When stratified by PFT patterns, unique strengths, and weaknesses were observed across subgroups (Multimedia Appendix 7). These variations can be attributed to the limitations of the training data, feature space, and models, while others were driven by the rarity of certain lung volume abnormalities in specific spirometry-defined patterns. For instance, in classifying ERV status—arguably the most challenging lung volume explored in this study—the model showed consistently high NPVs across all spirometry pattern types, highlighting general confidence in predicting normal lung volume status. However, it achieved notably better sensitivity in the “restriction” and “mixed pattern” subsets (0.91 and 0.75). Comparing these sensitivities and other metrics to those in the “normal” and “obstruction” subgroups, the model seems to struggle to detect positive cases in patients with normal or obstructive spirometry findings.

Discussion

The development of ML models to predict lung volume status (normal vs abnormal findings) from spirometry in over 110,000 patients has yielded highly encouraging results, displaying remarkable discriminatory power with high AUC values (0.81‐0.95) across measured lung volumes. Estimates of FRC, TLC, RV, and the RV/TLC ratio status show strong sensitivity and specificity. These metrics remain largely consistent across spirometry-defined pattern subgroups, with a few exceptions that can generally be attributed to the rarity of abnormal lung volume measures in certain spirometry patterns.
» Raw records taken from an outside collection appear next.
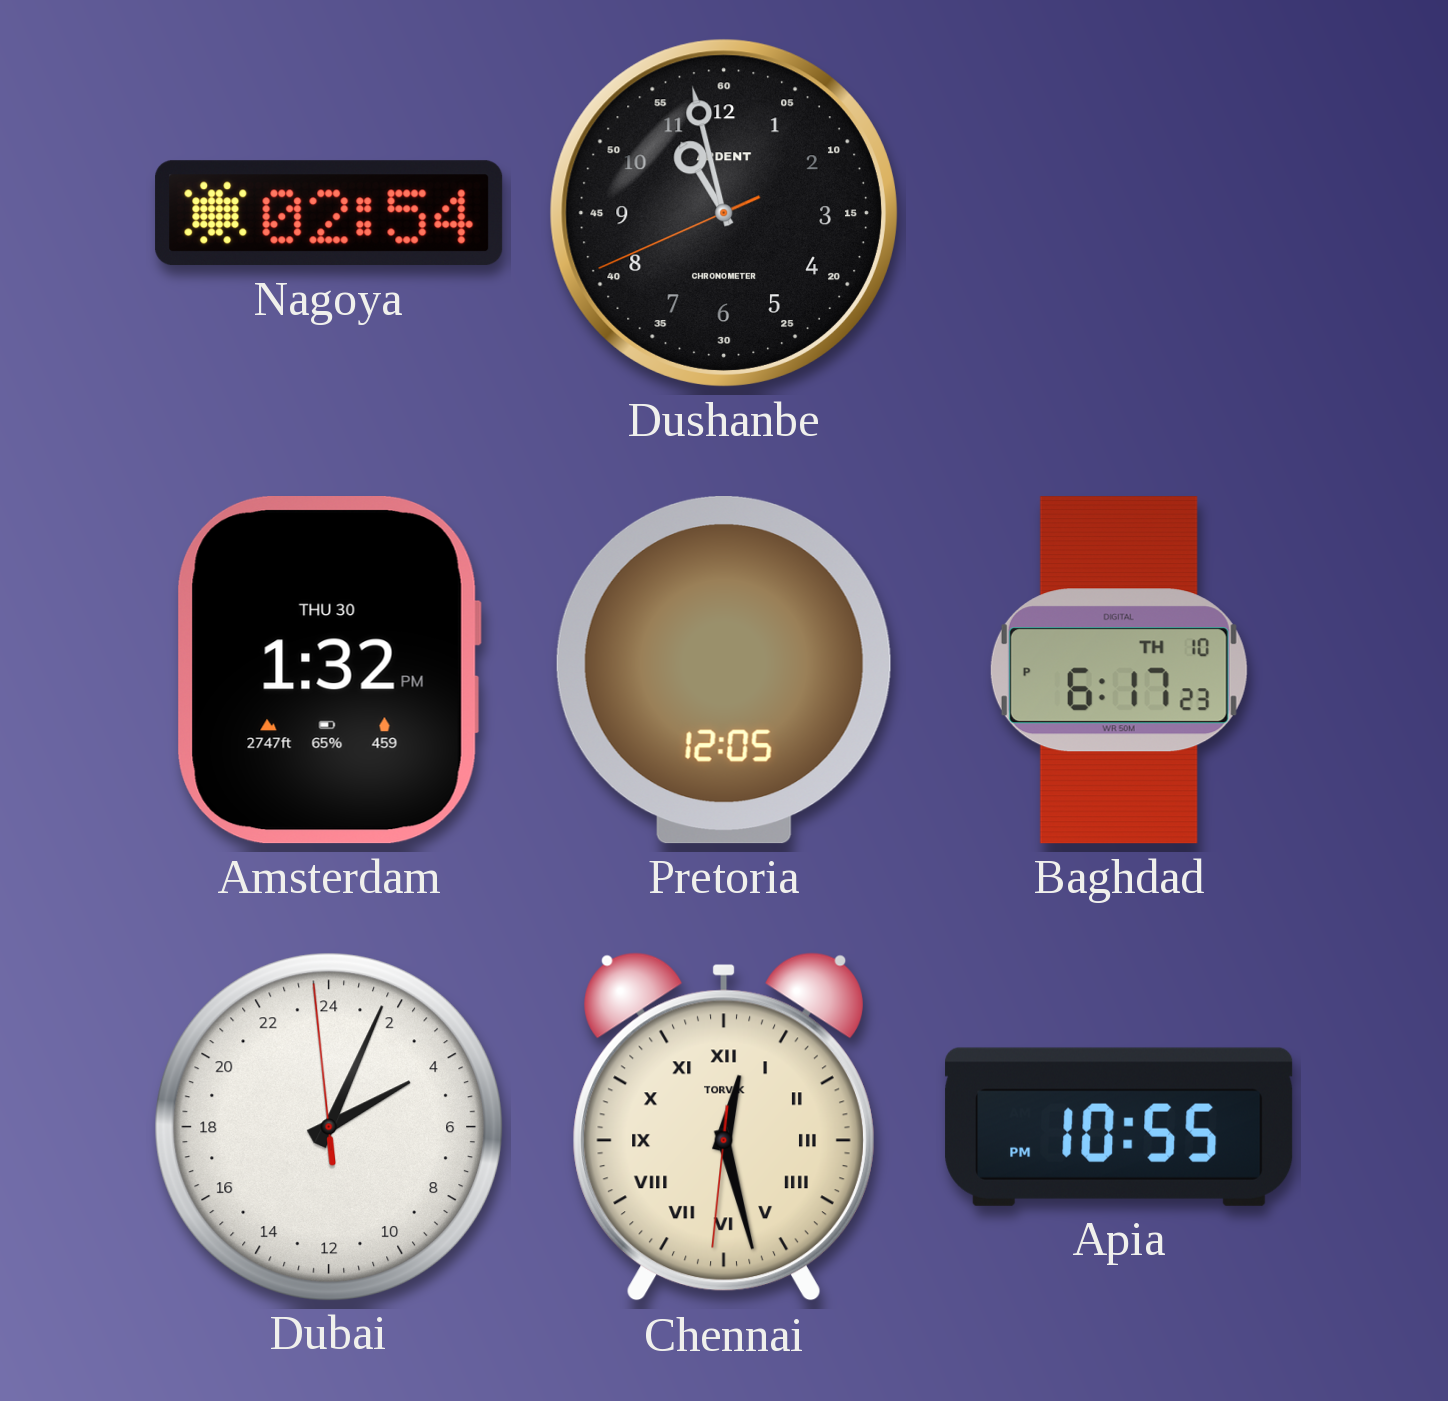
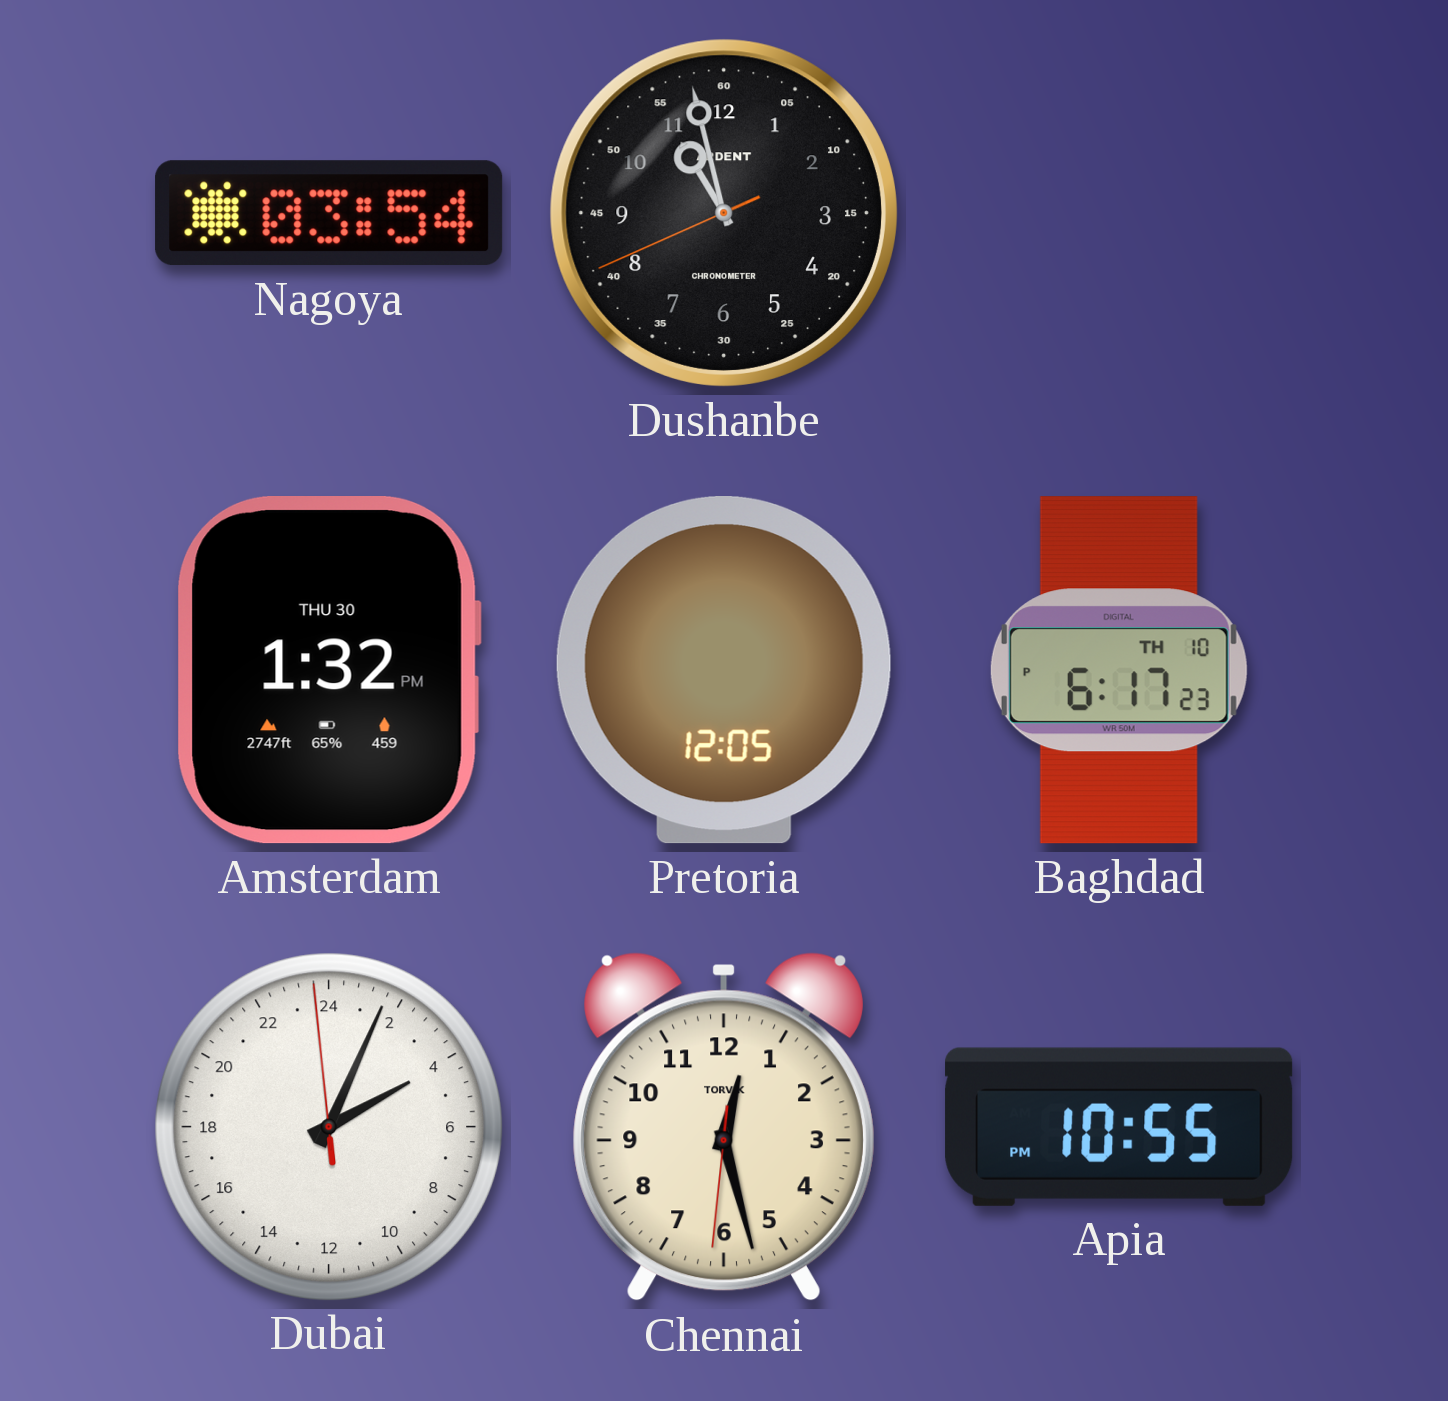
Nagoya: 02:54 -> 03:54
Chennai numerals: Roman -> Arabic
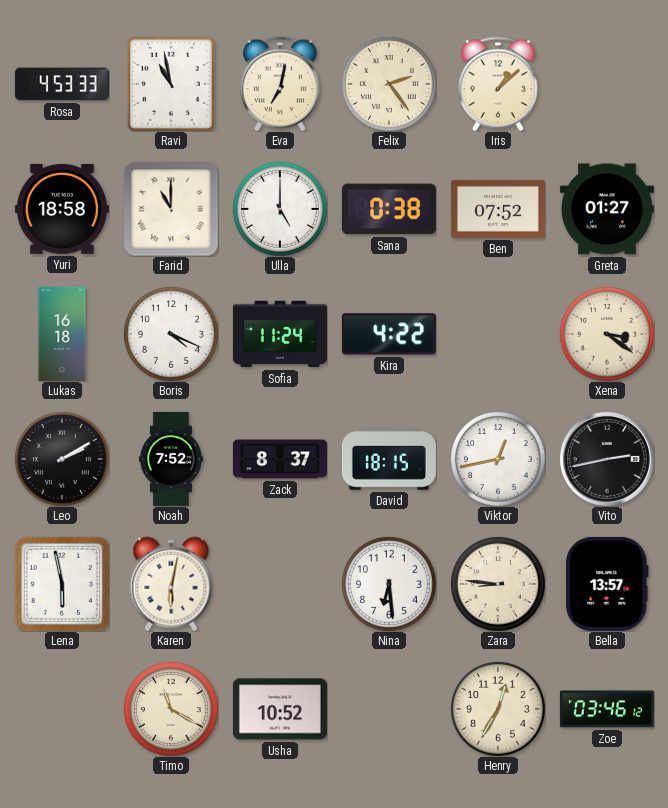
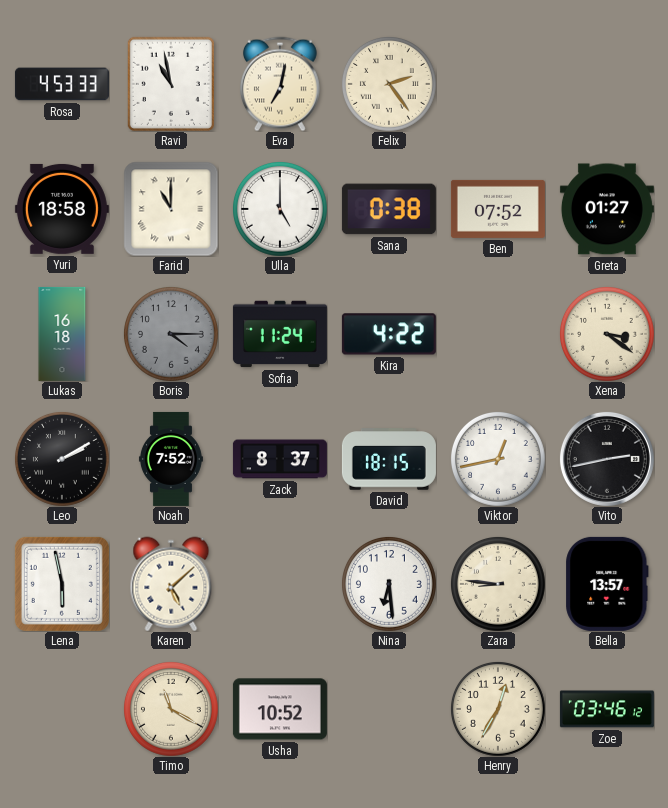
Iris: 1:08 -> none
Boris: 4:19 -> 4:15
Boris dial: white -> grey
Karen: 6:02 -> 5:08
The ability to predict lung volume measures without having to perform extensive testing represents a promising innovation for improving the diagnosis and management of dyspnea and chronic respiratory diseases, particularly in the primary care setting [16]. The strong predictive performance of lung volume measurement underscores the potential of these models as a transformative tool in respiratory medicine, offering substantial clinical implications and opportunities for enhancing patient care.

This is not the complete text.